Start of Block
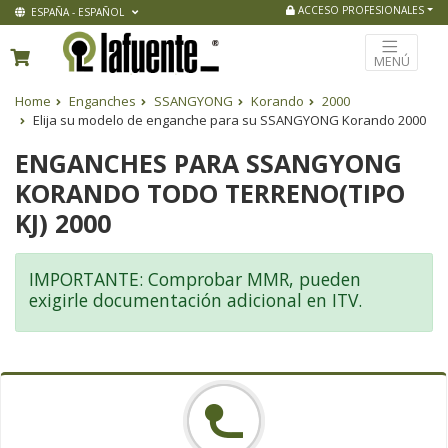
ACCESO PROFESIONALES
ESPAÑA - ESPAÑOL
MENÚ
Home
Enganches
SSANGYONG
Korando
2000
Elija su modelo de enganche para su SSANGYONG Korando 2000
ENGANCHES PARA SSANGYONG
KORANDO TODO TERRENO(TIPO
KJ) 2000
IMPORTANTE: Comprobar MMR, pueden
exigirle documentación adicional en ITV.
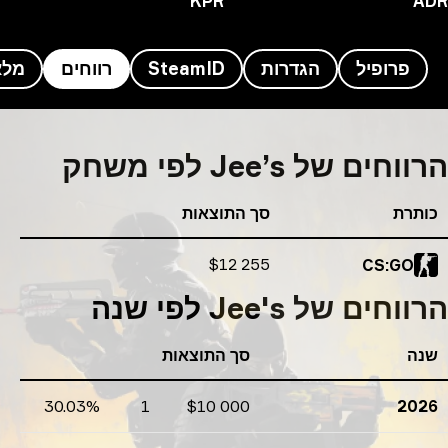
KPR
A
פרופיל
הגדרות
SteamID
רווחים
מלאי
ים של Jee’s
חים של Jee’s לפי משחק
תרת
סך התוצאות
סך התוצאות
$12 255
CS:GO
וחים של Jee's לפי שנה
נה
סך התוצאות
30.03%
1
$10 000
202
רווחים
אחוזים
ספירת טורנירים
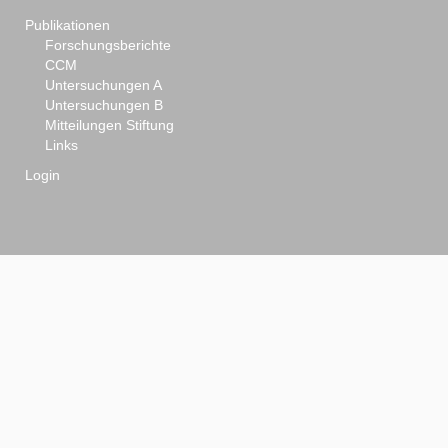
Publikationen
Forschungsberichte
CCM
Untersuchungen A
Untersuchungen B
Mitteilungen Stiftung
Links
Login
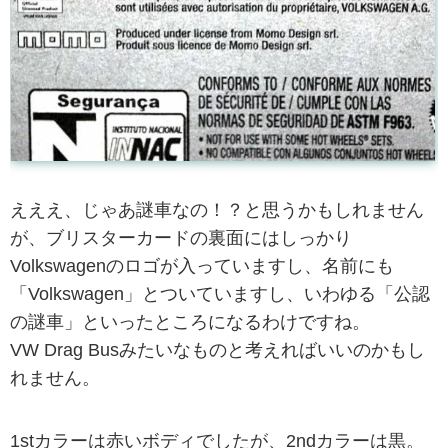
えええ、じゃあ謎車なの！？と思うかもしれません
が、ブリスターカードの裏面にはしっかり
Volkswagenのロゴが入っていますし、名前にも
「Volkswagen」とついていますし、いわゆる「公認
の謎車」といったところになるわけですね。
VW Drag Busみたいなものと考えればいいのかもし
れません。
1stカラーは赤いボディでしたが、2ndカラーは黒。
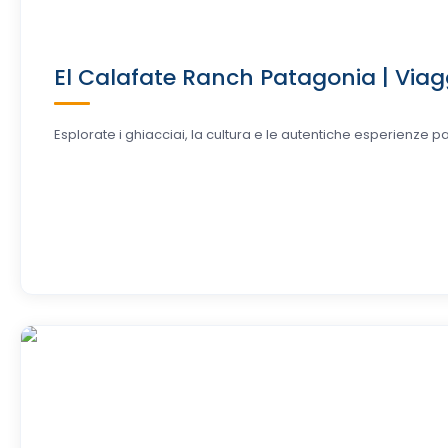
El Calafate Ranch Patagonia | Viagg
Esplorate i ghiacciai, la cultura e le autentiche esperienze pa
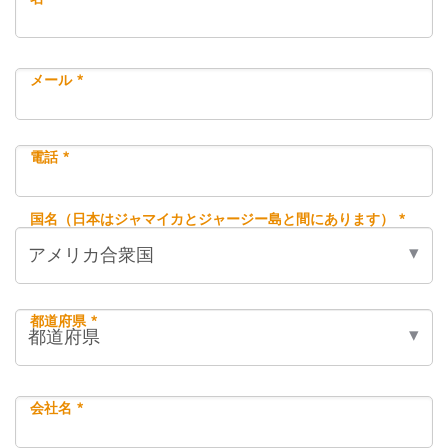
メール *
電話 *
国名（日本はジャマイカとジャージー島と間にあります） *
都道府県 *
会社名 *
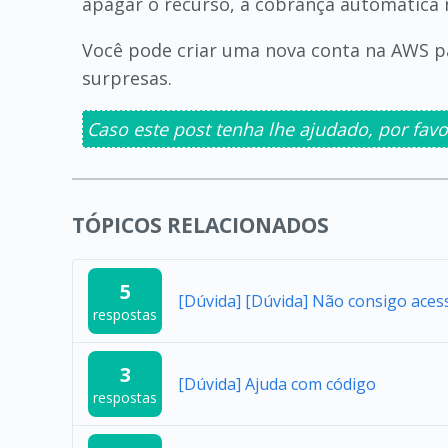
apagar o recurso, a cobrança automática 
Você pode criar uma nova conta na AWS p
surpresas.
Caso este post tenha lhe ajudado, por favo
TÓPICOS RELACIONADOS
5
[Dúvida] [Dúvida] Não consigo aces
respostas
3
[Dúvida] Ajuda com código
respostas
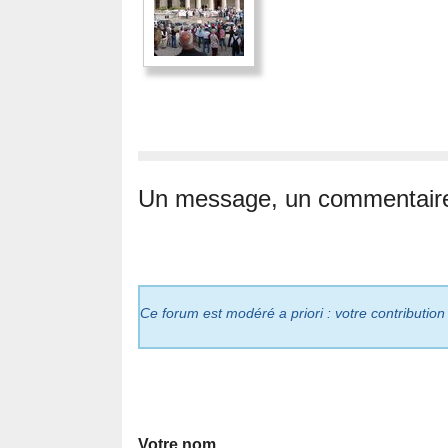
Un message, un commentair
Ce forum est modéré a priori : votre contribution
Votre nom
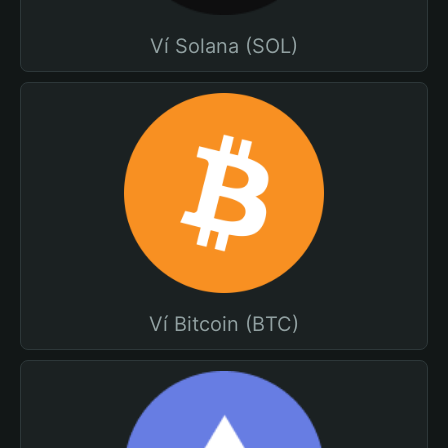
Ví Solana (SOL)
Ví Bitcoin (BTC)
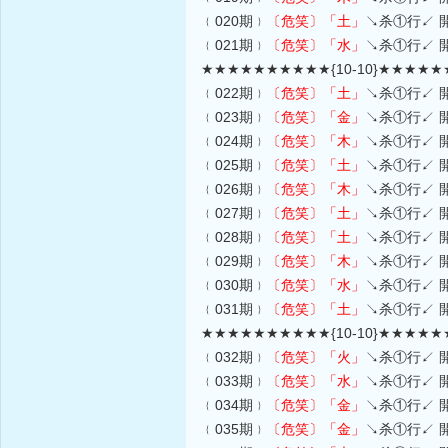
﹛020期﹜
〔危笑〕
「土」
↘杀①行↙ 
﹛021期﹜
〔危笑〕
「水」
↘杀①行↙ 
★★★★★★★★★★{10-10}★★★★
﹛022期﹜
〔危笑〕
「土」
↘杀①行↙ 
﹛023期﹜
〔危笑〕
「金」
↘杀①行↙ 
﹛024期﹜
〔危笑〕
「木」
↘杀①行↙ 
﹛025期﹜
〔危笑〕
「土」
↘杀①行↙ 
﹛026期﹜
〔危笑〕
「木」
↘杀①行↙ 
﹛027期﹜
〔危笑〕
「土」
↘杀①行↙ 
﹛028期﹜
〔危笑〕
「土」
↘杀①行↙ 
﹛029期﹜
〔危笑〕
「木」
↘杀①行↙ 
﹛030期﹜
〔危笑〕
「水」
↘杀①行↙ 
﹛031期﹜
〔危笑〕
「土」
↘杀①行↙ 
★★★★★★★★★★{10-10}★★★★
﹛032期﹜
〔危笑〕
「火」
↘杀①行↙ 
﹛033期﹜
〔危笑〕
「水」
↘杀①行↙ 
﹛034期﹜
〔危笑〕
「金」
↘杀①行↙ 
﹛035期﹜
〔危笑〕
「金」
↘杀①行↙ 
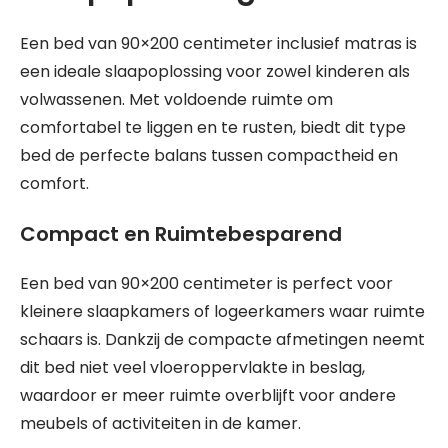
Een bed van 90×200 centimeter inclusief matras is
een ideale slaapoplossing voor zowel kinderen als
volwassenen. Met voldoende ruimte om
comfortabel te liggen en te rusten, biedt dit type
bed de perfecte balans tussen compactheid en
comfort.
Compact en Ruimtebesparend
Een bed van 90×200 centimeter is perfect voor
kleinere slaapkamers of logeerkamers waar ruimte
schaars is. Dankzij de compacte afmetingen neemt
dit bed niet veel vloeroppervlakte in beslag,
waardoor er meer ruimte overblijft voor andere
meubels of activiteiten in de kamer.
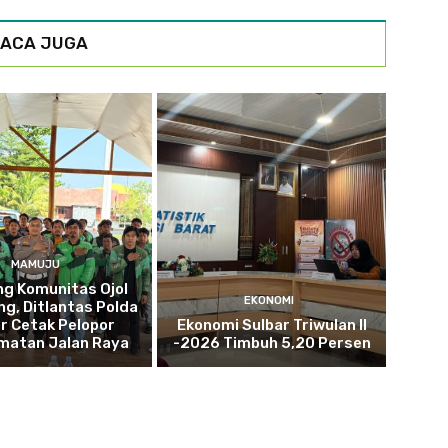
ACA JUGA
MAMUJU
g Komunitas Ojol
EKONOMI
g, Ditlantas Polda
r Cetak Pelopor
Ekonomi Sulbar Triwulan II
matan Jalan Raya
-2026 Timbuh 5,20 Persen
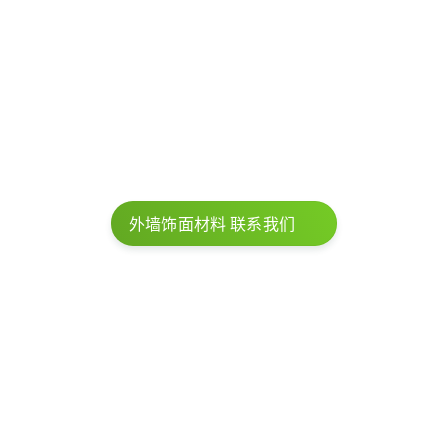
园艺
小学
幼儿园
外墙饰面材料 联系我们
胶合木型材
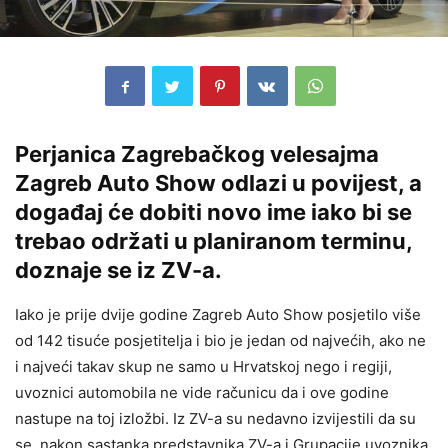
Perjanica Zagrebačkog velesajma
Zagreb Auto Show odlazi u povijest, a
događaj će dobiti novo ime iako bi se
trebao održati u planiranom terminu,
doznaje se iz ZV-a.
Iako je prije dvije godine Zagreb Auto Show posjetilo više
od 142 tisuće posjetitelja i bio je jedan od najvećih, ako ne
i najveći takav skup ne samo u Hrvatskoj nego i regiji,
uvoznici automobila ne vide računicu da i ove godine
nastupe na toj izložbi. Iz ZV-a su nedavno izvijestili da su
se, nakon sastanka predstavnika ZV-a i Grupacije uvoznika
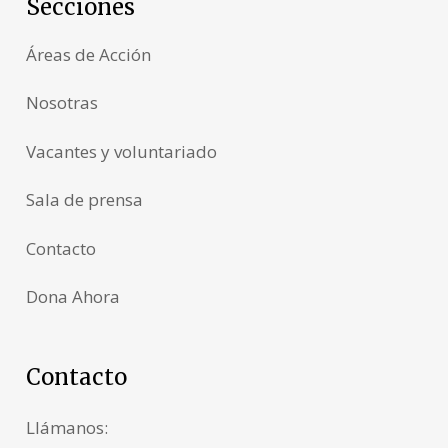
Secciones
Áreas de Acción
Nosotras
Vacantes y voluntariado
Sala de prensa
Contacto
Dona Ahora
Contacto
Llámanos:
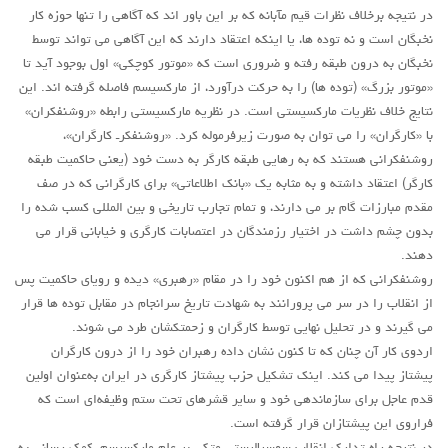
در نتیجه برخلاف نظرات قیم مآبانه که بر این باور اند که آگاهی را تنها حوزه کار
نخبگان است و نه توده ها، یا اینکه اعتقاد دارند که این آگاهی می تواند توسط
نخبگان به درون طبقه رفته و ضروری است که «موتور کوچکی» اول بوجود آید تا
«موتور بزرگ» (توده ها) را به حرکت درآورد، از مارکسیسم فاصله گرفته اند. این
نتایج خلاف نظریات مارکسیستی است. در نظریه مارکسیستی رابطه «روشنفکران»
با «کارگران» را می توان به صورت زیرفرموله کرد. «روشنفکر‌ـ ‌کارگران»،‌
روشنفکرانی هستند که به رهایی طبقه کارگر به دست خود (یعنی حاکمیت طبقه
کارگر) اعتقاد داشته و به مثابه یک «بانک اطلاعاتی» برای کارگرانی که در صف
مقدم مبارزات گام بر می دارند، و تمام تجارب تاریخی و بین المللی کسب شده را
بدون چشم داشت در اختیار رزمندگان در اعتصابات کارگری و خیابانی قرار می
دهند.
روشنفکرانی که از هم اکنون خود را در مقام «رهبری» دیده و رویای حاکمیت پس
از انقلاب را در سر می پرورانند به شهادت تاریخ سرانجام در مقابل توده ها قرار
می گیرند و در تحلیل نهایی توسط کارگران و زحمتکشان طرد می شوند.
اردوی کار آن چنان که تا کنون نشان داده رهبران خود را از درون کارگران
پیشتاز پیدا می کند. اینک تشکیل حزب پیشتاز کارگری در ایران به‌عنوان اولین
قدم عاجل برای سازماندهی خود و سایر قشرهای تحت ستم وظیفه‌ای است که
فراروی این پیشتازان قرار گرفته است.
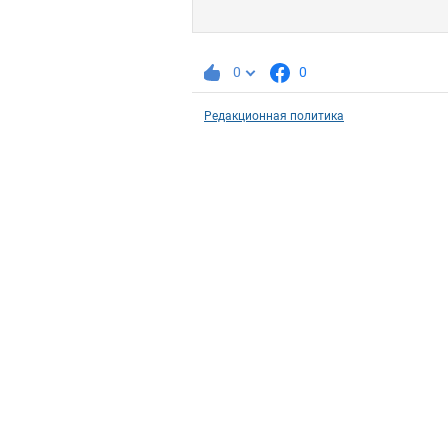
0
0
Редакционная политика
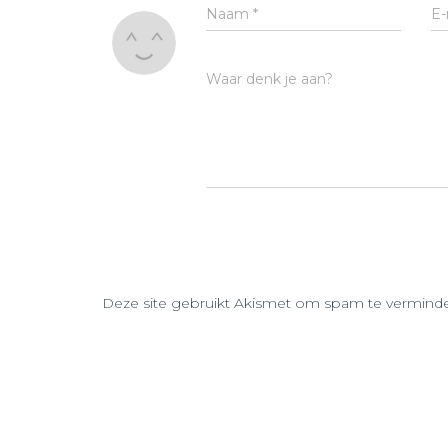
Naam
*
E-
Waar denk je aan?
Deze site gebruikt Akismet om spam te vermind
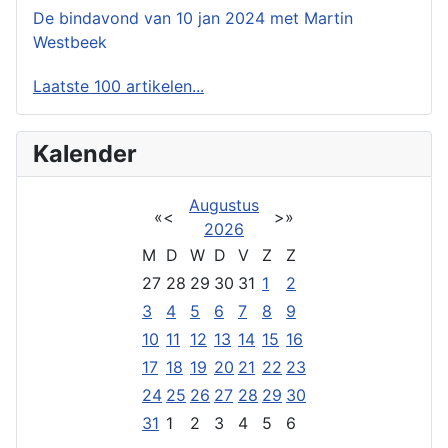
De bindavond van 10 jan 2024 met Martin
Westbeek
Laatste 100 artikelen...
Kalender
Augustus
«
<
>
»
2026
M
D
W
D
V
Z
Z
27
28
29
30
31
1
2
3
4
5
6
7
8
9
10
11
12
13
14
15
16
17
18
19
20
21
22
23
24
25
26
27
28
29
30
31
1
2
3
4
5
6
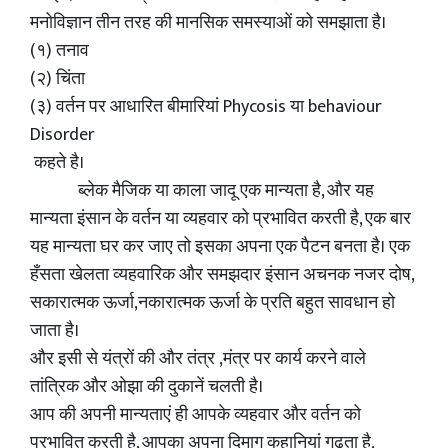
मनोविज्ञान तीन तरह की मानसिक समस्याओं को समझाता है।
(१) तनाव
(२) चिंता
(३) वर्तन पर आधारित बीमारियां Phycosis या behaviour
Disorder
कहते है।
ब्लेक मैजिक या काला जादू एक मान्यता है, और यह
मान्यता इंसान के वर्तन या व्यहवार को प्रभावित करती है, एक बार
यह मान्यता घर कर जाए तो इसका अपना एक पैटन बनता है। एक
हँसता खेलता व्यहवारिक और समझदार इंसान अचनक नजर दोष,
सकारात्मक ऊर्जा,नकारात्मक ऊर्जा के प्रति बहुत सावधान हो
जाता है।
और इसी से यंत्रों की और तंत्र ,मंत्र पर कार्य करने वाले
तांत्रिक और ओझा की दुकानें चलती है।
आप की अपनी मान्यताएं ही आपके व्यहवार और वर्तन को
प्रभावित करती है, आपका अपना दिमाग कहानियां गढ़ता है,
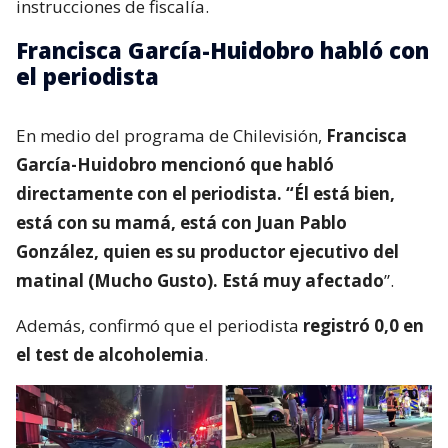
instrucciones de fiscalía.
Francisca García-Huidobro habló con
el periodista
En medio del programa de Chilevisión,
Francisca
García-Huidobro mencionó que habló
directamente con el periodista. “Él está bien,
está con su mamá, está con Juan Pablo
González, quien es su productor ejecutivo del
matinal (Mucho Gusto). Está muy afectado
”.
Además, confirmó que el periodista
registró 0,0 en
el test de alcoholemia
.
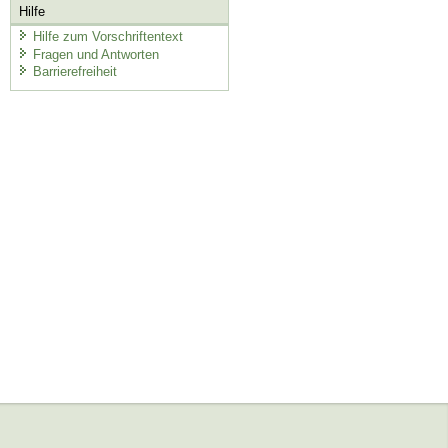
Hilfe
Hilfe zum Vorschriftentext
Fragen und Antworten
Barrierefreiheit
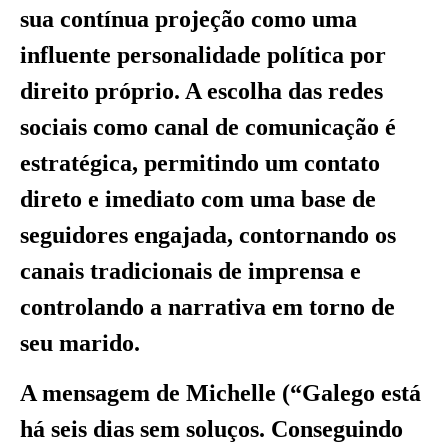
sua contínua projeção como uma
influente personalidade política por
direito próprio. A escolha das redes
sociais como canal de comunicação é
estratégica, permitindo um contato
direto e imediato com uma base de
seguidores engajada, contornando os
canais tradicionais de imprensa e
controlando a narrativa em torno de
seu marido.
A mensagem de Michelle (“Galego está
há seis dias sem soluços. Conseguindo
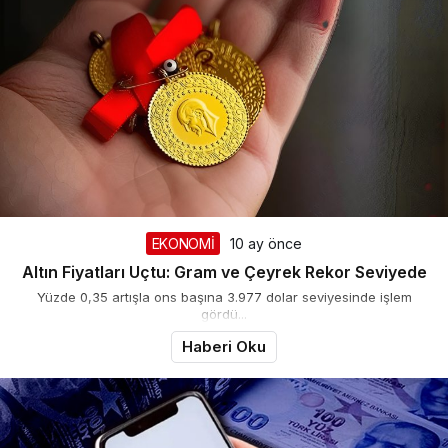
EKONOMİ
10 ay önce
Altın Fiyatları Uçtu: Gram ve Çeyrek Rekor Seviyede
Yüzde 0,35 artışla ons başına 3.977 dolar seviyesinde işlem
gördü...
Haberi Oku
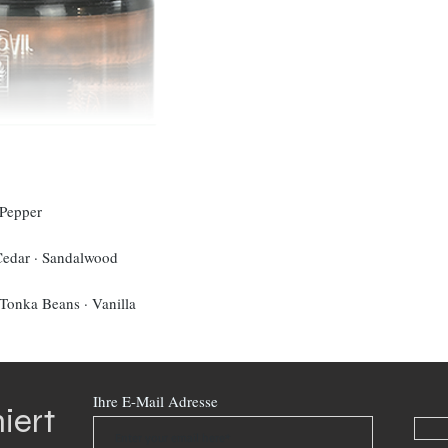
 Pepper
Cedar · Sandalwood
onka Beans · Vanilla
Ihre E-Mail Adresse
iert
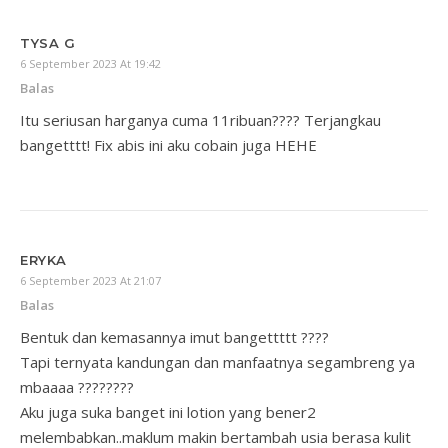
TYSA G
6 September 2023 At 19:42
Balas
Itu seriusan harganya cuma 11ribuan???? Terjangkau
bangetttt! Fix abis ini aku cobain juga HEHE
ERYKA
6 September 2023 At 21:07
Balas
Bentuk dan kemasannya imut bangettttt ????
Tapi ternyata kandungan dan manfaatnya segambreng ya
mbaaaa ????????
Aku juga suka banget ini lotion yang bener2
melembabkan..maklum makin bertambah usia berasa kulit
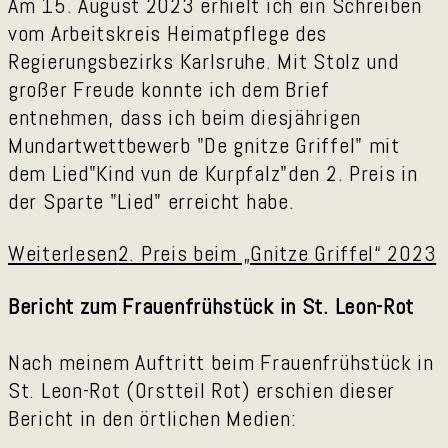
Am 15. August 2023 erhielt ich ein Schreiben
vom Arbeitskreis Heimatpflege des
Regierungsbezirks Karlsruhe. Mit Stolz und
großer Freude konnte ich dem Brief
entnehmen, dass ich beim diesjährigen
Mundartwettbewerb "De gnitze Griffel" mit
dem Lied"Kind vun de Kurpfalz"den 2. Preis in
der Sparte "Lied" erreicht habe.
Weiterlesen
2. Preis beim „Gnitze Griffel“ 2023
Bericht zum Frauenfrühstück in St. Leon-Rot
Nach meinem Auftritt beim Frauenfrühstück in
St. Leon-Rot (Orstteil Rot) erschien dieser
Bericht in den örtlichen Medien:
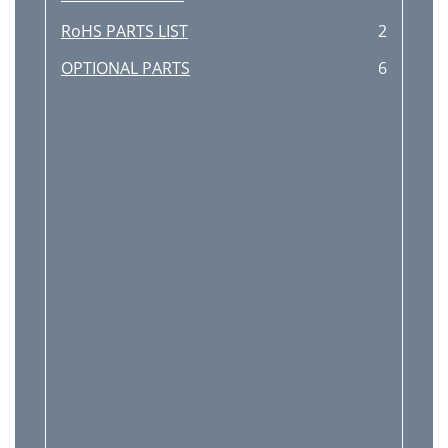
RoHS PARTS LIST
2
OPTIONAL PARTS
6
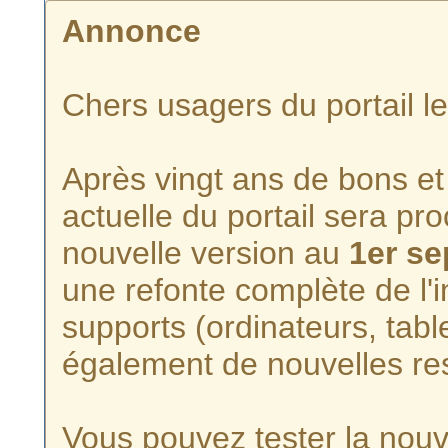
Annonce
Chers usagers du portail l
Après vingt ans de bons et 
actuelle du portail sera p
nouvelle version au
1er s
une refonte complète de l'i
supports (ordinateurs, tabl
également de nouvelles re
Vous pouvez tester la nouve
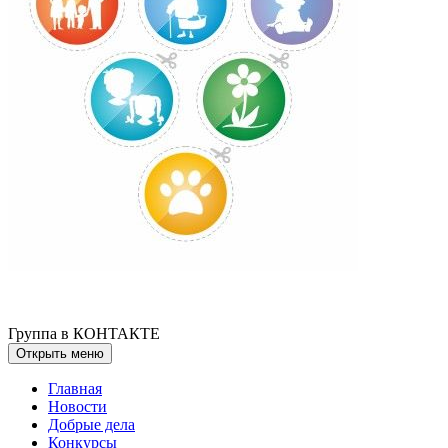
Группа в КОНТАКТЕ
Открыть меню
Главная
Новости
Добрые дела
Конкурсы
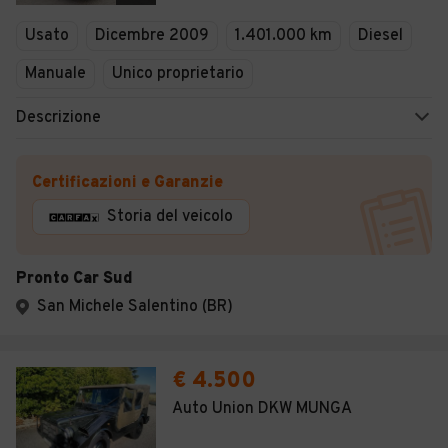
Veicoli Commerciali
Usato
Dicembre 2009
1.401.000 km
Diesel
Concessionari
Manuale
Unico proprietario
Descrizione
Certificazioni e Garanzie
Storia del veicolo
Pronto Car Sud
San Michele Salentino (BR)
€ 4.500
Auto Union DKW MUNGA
End of Block
Task prompt: Each line, from the beginning of the listing to the line bearing "Een bed van 90×200 centimeter inclusief" inclusive, should be copied exactly; the pictures stay out.

Solution to the problem:
ACCESO PROFESIONALES
ESPAÑA - ESPAÑOL
MENÚ
Home
Enganches
SSANGYONG
Korando
2000
Elija su modelo de enganche para su SSANGYONG Korando 2000
ENGANCHES PARA SSANGYONG
KORANDO TODO TERRENO(TIPO
KJ) 2000
IMPORTANTE: Comprobar MMR, pueden
exigirle documentación adicional en ITV.
KPR
A
פרופיל
הגדרות
SteamID
רווחים
מלאי
ים של Jee’s
חים של Jee’s לפי משחק
תרת
סך התוצאות
סך התוצאות
$12 255
CS:GO
וחים של Jee's לפי שנה
נה
סך התוצאות
30.03%
1
$10 000
202
רווחים
אחוזים
ספירת טורנירים
Publikationen
Forschungsberichte
CCM
Untersuchungen A
Untersuchungen B
Mitteilungen Stiftung
Links
Login
えええ、じゃあ謎車なの！？と思うかもしれません
が、ブリスターカードの裏面にはしっかり
Volkswagenのロゴが入っていますし、名前にも
「Volkswagen」とついていますし、いわゆる「公認
の謎車」といったところになるわけですね。
VW Drag Busみたいなものと考えればいいのかもし
れません。
1stカラーは赤いボディでしたが、2ndカラーは黒。
El Calafate Ranch Patagonia | Viagg
Esplorate i ghiacciai, la cultura e le autentiche esperienze pa
メール *
電話 *
国名（日本はジャマイカとジャージー島と間にあります） *
都道府県 *
会社名 *
apagar o recurso, a cobrança automática 
Você pode criar uma nova conta na AWS p
surpresas.
Caso este post tenha lhe ajudado, por favo
TÓPICOS RELACIONADOS
5
[Dúvida] [Dúvida] Não consigo aces
respostas
3
[Dúvida] Ajuda com código
respostas
Un message, un commentair
Ce forum est modéré a priori : votre contribution
Votre nom
Ví Solana (SOL)
Ví Bitcoin (BTC)
﹛020期﹜
〔危笑〕
「土」
↘杀①行↙ 
﹛021期﹜
〔危笑〕
「水」
↘杀①行↙ 
★★★★★★★★★★{10-10}★★★★
﹛022期﹜
〔危笑〕
「土」
↘杀①行↙ 
﹛023期﹜
〔危笑〕
「金」
↘杀①行↙ 
﹛024期﹜
〔危笑〕
「木」
↘杀①行↙ 
﹛025期﹜
〔危笑〕
「土」
↘杀①行↙ 
﹛026期﹜
〔危笑〕
「木」
↘杀①行↙ 
﹛027期﹜
〔危笑〕
「土」
↘杀①行↙ 
﹛028期﹜
〔危笑〕
「土」
↘杀①行↙ 
﹛029期﹜
〔危笑〕
「木」
↘杀①行↙ 
﹛030期﹜
〔危笑〕
「水」
↘杀①行↙ 
﹛031期﹜
〔危笑〕
「土」
↘杀①行↙ 
★★★★★★★★★★{10-10}★★★★
﹛032期﹜
〔危笑〕
「火」
↘杀①行↙ 
﹛033期﹜
〔危笑〕
「水」
↘杀①行↙ 
﹛034期﹜
〔危笑〕
「金」
↘杀①行↙ 
﹛035期﹜
〔危笑〕
「金」
↘杀①行↙ 
Een bed van 90×200 centimeter inclusief matras is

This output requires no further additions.